(Exercise requirements)
Exactly the lines from the one with "Sell Aircraft (509, 37)" through the final line of the entries, and nothing else, should appear in the answer; no pictures go in it.

Saved data entries:
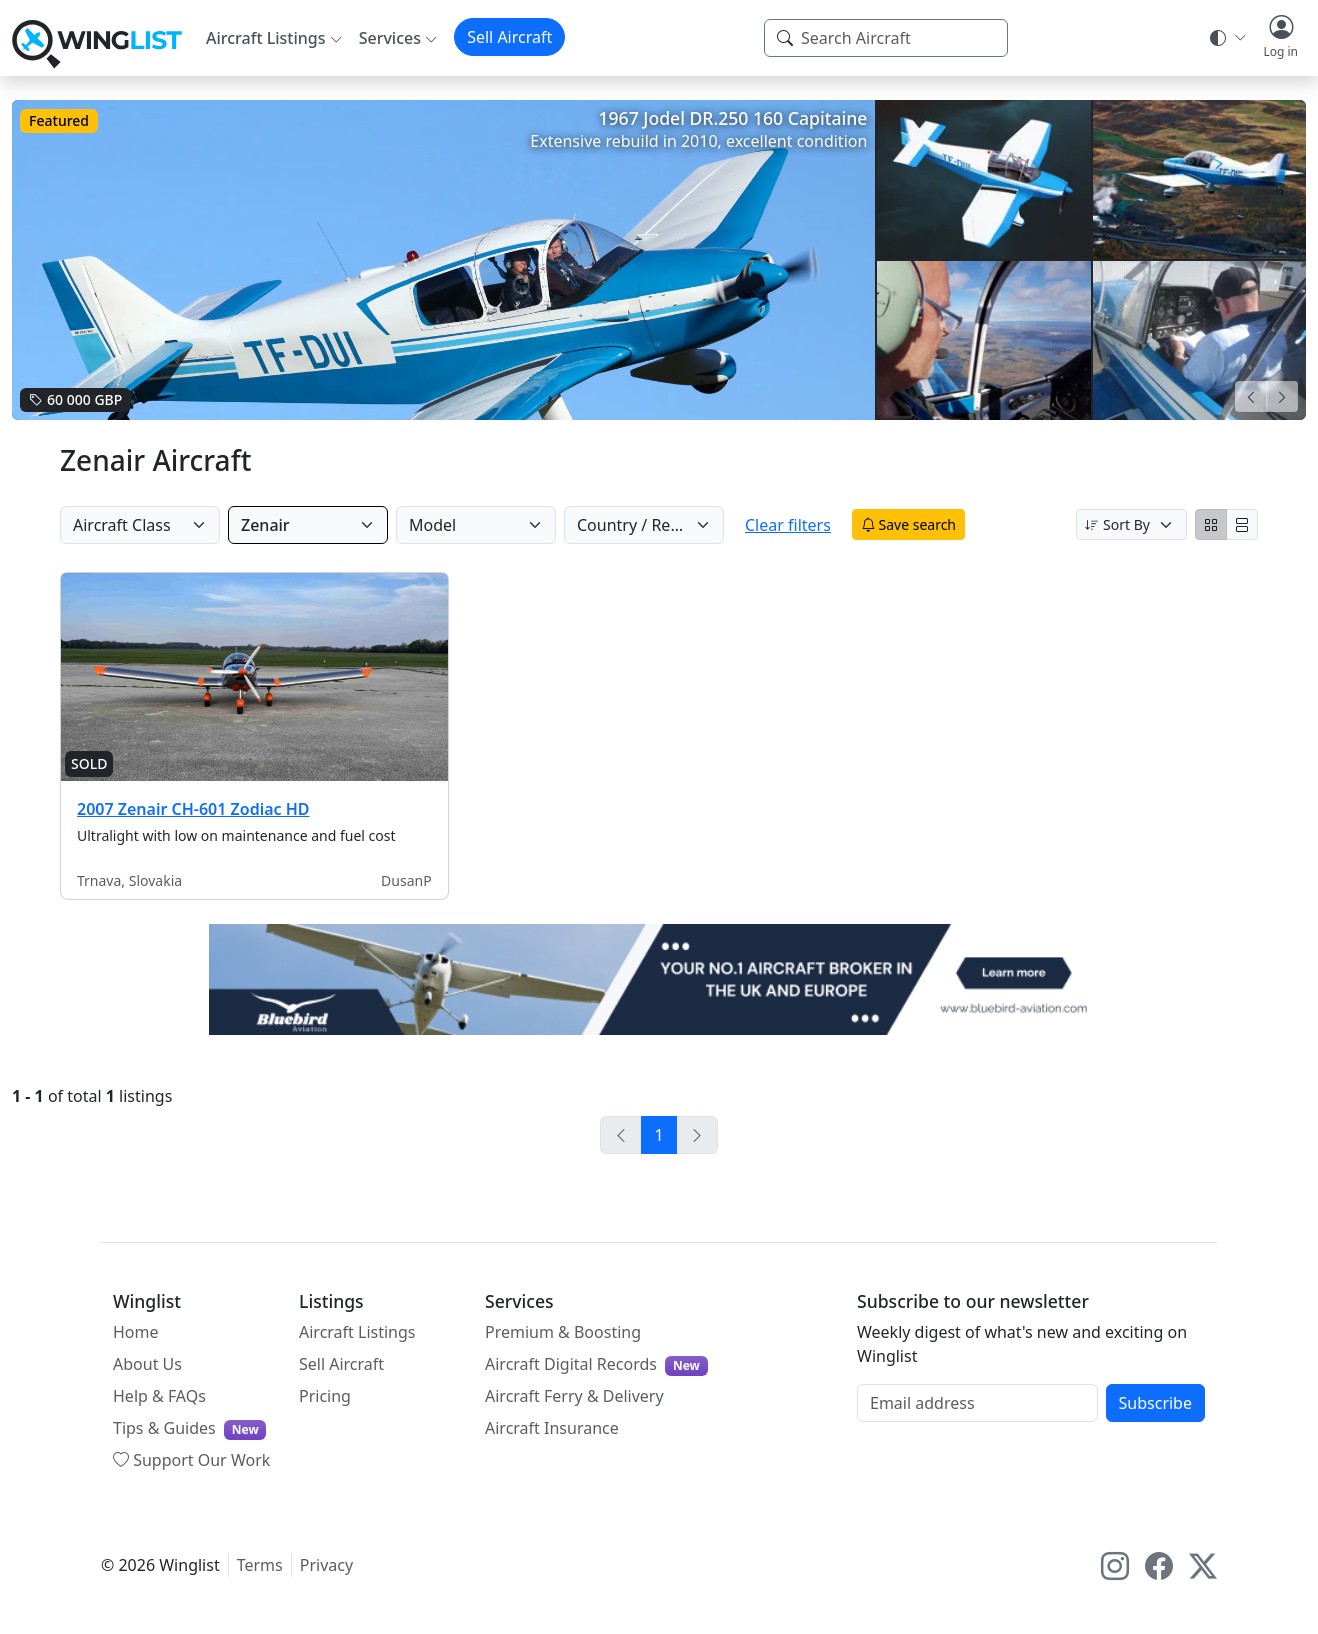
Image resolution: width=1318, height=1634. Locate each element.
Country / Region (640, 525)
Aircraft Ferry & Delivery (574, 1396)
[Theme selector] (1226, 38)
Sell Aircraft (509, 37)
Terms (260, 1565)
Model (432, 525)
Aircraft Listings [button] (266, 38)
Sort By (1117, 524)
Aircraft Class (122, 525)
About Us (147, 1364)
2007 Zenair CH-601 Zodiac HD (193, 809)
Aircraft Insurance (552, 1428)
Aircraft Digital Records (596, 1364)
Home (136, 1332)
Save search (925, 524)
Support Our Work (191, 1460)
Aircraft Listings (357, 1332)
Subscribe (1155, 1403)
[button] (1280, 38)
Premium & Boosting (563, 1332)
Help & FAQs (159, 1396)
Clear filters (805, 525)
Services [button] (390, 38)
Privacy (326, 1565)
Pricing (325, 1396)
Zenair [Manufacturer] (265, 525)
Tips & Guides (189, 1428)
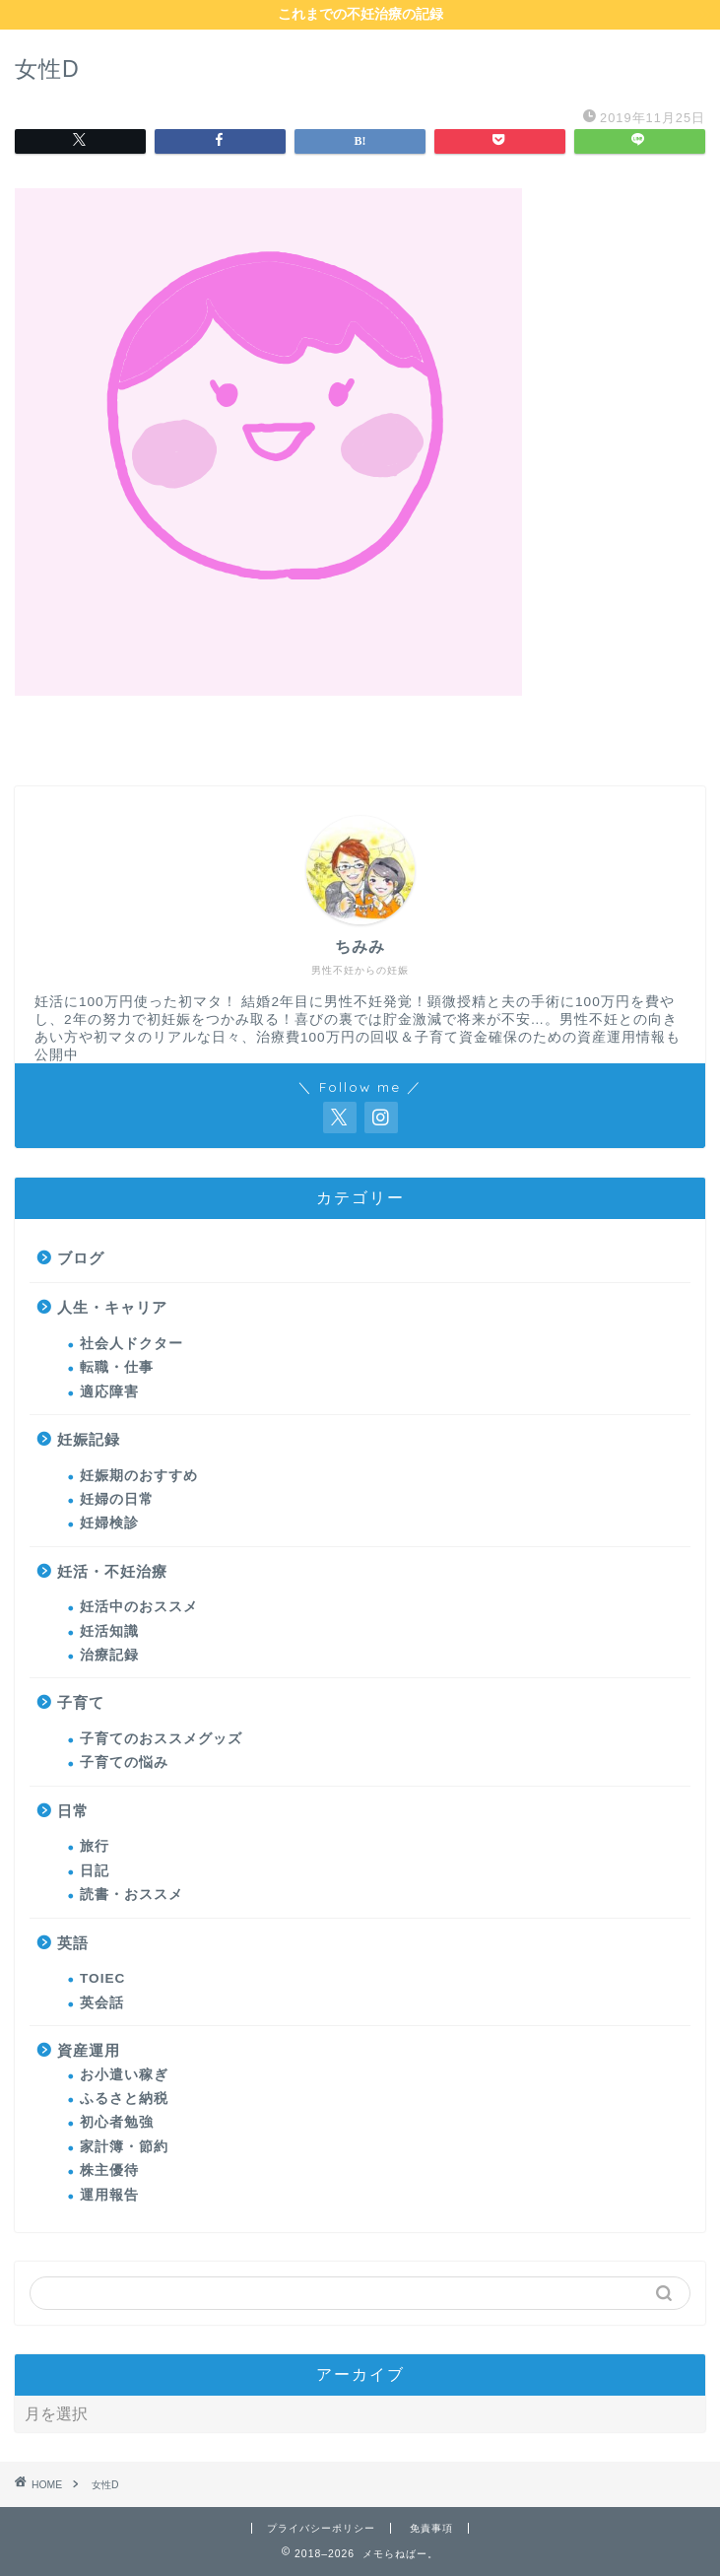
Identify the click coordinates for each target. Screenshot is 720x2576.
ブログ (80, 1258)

(Exercise solution)
Sell Aircraft (509, 37)
Terms (260, 1565)
Model (432, 525)
Aircraft Listings [button] (266, 38)
Sort By (1117, 524)
Aircraft Class (122, 525)
About Us (147, 1364)
2007 Zenair CH-601 Zodiac HD (193, 809)
Aircraft Insurance (552, 1428)
Aircraft Digital Records (596, 1364)
Home (136, 1332)
Save search (925, 524)
Support Our Work (191, 1460)
Aircraft Listings (357, 1332)
Subscribe (1155, 1403)
[button] (1280, 38)
Premium & Boosting (563, 1332)
Help & FAQs (159, 1396)
Clear filters (805, 525)
Services [button] (390, 38)
Privacy (326, 1565)
Pricing (325, 1396)
Zenair [Manufacturer] (265, 525)
Tips & Guides (189, 1428)
Identify the click coordinates for each target. Screenshot is 720x2576.
ブログ (80, 1258)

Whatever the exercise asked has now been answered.